Herbert (1819) acknowledged that Linnaeus had not described the Cape Belladonna in Hortus Cliffortianus. Later he changed his mind:
It was the exquisite blending of pink and white in the flower, as in the female complexion, that suggested the common name in Italy, and to those lovely tints Linnaeus referred, when he assigned to it the name of a beautiful woman. To suppose he would have alluded to a bright orange flower would be perfectly absurd. It is therefore quite indisputable that Belladonna is the type of the Linnaean genus Amaryllis, and it would be an idle insult to the memory of Linnaeus to remove it without cause.Herbert was mistaken. He confused Linnaeus and Linnaeus fils, believing that Linnaeus had given the name equestris to one of the original species of Amarylliswhich is incorrect. By coining the hideous name "Hippeastrum", Herbert elevated Linn. fils' specific insult to the level of genus.
Linnaeus took the name Belladonna from Hermann (1689, 1698), and no one doubts that Hermann's plant had "orange" flowers. Rochefort (1665) and Du Tertre (1665) also described the West Indies flower as "orange". Furthermore, Rochefort regarded "vermeille" (vermilion) as flesh colored (the color of the healthy complexion), which would include "incarnato". Herbert even described the similarly colored Hippeastrum stylosum as "dull orange flesh".

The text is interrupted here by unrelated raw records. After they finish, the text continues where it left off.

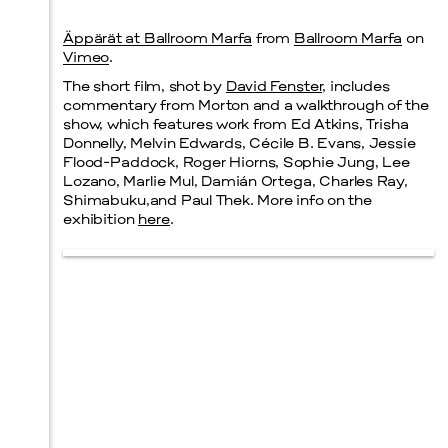
Äppärät at Ballroom Marfa
from
Ballroom Marfa
on
Prada Marfa
Stone Circle
Vimeo
.
The short film, shot by
David Fenster
, includes
commentary from Morton and a walkthrough of the
show, which features work from Ed Atkins, Trisha
Donnelly, Melvin Edwards, Cécile B. Evans, Jessie
Menu
Flood-Paddock, Roger Hiorns, Sophie Jung, Lee
Lozano, Marlie Mul, Damián Ortega, Charles Ray,
Shimabuku,and Paul Thek. More info on the
exhibition
here
.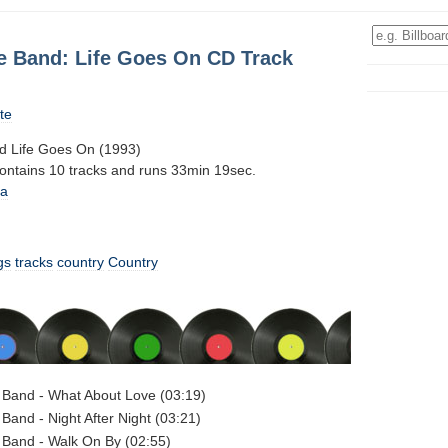
e Band: Life Goes On CD Track
te
d Life Goes On (1993)
contains 10 tracks and runs 33min 19sec.
0a
gs
tracks
country
Country
 Band - What About Love (03:19)
Band - Night After Night (03:21)
 Band - Walk On By (02:55)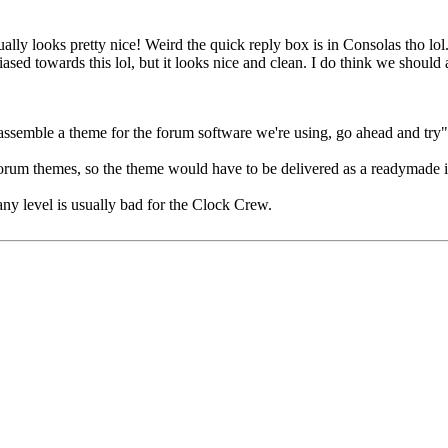
ually looks pretty nice! Weird the quick reply box is in Consolas tho lo
e biased towards this lol, but it looks nice and clean. I do think we sho
 assemble a theme for the forum software we're using, go ahead and try"
n forum themes, so the theme would have to be delivered as a readymade 
any level is usually bad for the Clock Crew.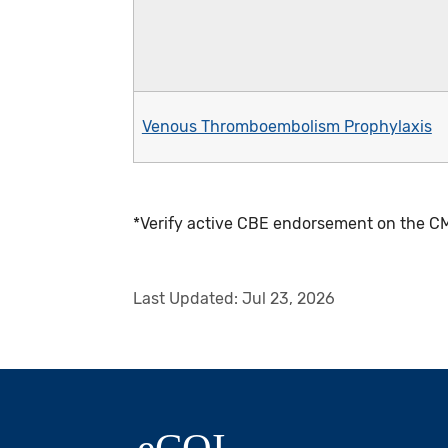
Venous Thromboembolism Prophylaxis
*Verify active CBE endorsement on the CM
Last Updated:
Jul 23, 2026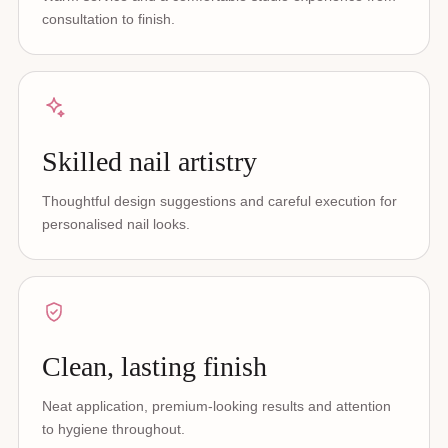
consultation to finish.
Skilled nail artistry
Thoughtful design suggestions and careful execution for
personalised nail looks.
Clean, lasting finish
Neat application, premium-looking results and attention
to hygiene throughout.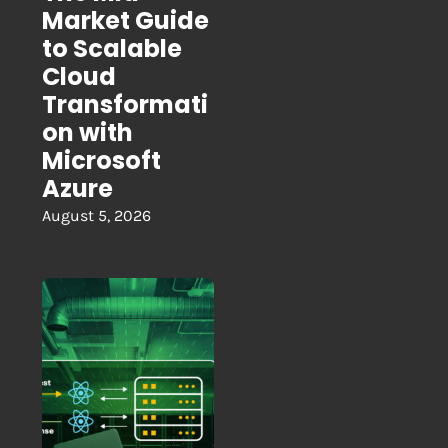
Market Guide
to Scalable
Cloud
Transformati
on with
Microsoft
Azure
August 5, 2026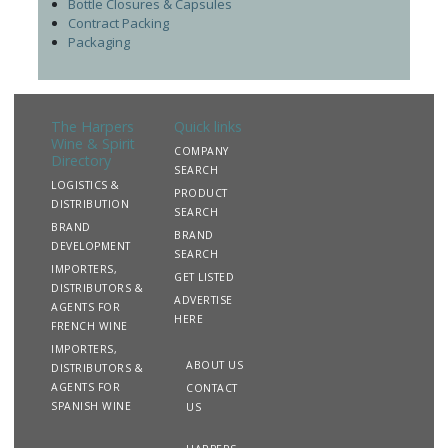
Bottle Closures & Capsules
Contract Packing
Packaging
The Harpers
Quick links
Wine & Spirit
COMPANY
Directory
SEARCH
LOGISTICS &
PRODUCT
DISTRIBUTION
SEARCH
BRAND
BRAND
DEVELOPMENT
SEARCH
IMPORTERS,
GET LISTED
DISTRIBUTORS &
ADVERTISE
AGENTS FOR
HERE
FRENCH WINE
IMPORTERS,
ABOUT US
DISTRIBUTORS &
AGENTS FOR
CONTACT
SPANISH WINE
US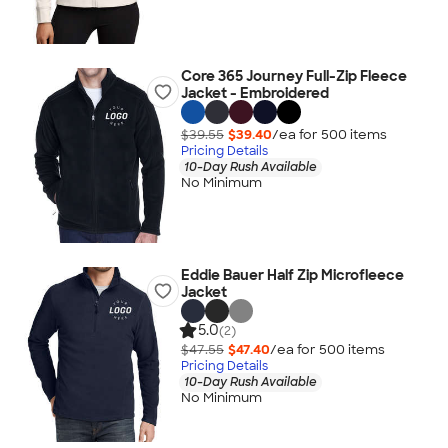
Core 365 Journey Full-Zip Fleece
Jacket - Embroidered
$39.55
$39.40
/ea for
500
item
s
Pricing Details
10-Day Rush Available
No Minimum
Eddie Bauer Half Zip Microfleece
Jacket
5.0
(2)
$47.55
$47.40
/ea for
500
item
s
Pricing Details
10-Day Rush Available
No Minimum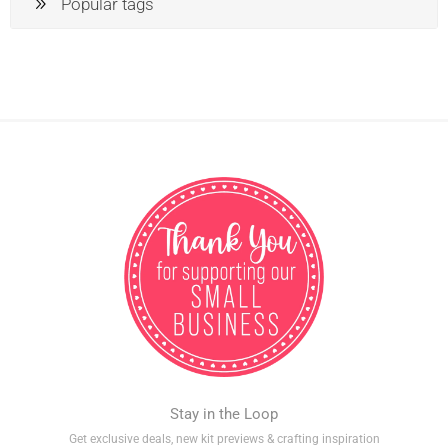
Popular tags
Stay in the Loop
Get exclusive deals, new kit previews & crafting inspiration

Herbert stated that Amaryllis belladonna must be the type of the Linnaean genus Amaryllis. Since the Cape Belladonna is Amaryllis reginae, it cannot also be A. belladonna. Nor can it be the "type" for the genus since it was added by Linnaeus only in Species Plantarum 2nd ed. in 1762.
At one time Herbert separated the Cape Belladonna as a Coburghia, along with some of the Brunsvigia species, including B. josephinae which will cross with it and give fertile offspring. He wanted to abolish the Brunsvigia of Heister (1755) in order to separate some of the species that had been placed in that genus. He admitted that his Coburghia was probably not sufficiently distinct from Brunsvigia to claim that the necessity of the new genus outweighed the "general law of priority."

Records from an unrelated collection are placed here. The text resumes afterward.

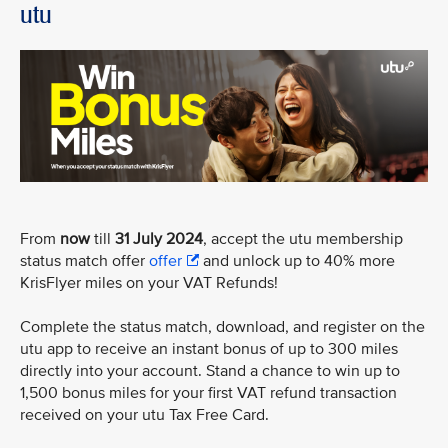
utu
From
now
till
31 July 2024
, accept the utu membership
status match offer
offer
and unlock up to 40% more
KrisFlyer miles on your VAT Refunds!
Complete the status match, download, and register on the
utu app to receive an instant bonus of up to 300 miles
directly into your account. Stand a chance to win up to
1,500 bonus miles for your first VAT refund transaction
received on your utu Tax Free Card.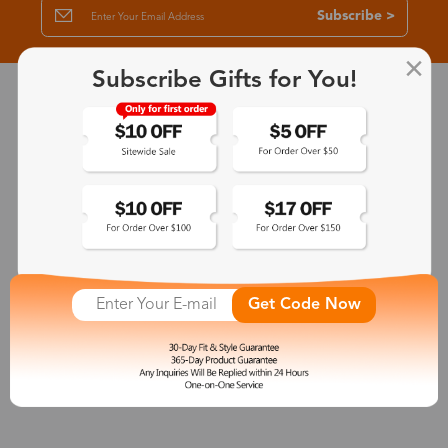
Subscribe >
Subscribe Gifts for You!
30-Day Fit & Style Guarantee
Zinff has a 30-Day Fit & Style Guarantee which allows customers
to make an equal and reasonable replacement.
365-Day Product Guarantee
Zinff has a 365-Day Product Guarantee which means our
customers are eligible for a quality guarantee within 12 months.
Get Code Now
One-on-One Service
Zinff offers our customers an easy and pleasant online
shopping experience with timely service response and high-
quality products.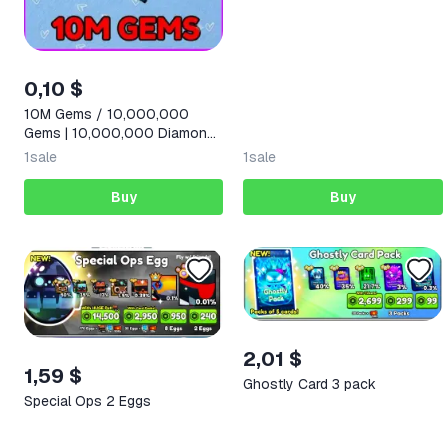
0,10 $
10M Gems / 10,000,000
Gems | 10,000,000 Diamonds
|
1
sale
1
sale
Buy
Buy
2,01 $
1,59 $
Ghostly Card 3 pack
Special Ops 2 Eggs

He later rejected his own genus, claiming that Amaryllis belladonna (1753) referred to the Cape Belladonna. This was the historical wedge he needed to cancel Heister's genus of 1755. His ploy was unsuccessful, as few botanists have been willing to transfer Heister's type species back to Amaryllis. This has left the Cape Belladonna, Amaryllis reginae (1762), as the only "True" Amaryllis (1753).
Herbert's revision has merit, of course, as it is highly unusual to place cross-fertile species in separate genera. There has been no move to break-up Brunsvigia as he had hoped, so the most sensible course would be to accept L. S. Hannibal's suggestion to place the Cape Belladonna with its closest relatives. However, as we have seen, the name he suggested, Brunsvigia rosea, is untenable since reginae (1762) has priority over rosea (1783). By a charming coincidence, the queenly Brunsvigia reginae would become sister-species to B. josephinae, named for an empress.
The current Hippeastrum reginae is without a name since it can be neither "Hippeastrum" nor "reginae". Miller did not consistently distinguish this plant from the related Amaryllis belladonna, and Linnaeus probably would not have considered them sufficiently distinct. (He regarded Hemerocallis flavus and fulvus as permanent varieties rather than distinct species.) Later, this other Scarlet Belladonna was mistakenly given the name Linnaeus had bestowed on the Cape Belladonna. The oldest synonym I can find is Amaryllis spectabilis Lodd. (1818), which seems appropriate. However, Loddiges wrote that this "species" appeared to be intermediate between Reginae and vittata, which suggests that it was one of the x Johnsoni group.
John Hill (1774) may have been describing Douglas's Lilium Reginae under the name Amaryllis reginae. If this can be confirmed, and if one chooses to ignore Linnaeus (1762) and Miller (1768), then we might call this species Hippeastrum reginae (Hill non L. aut Mill.) Herbert.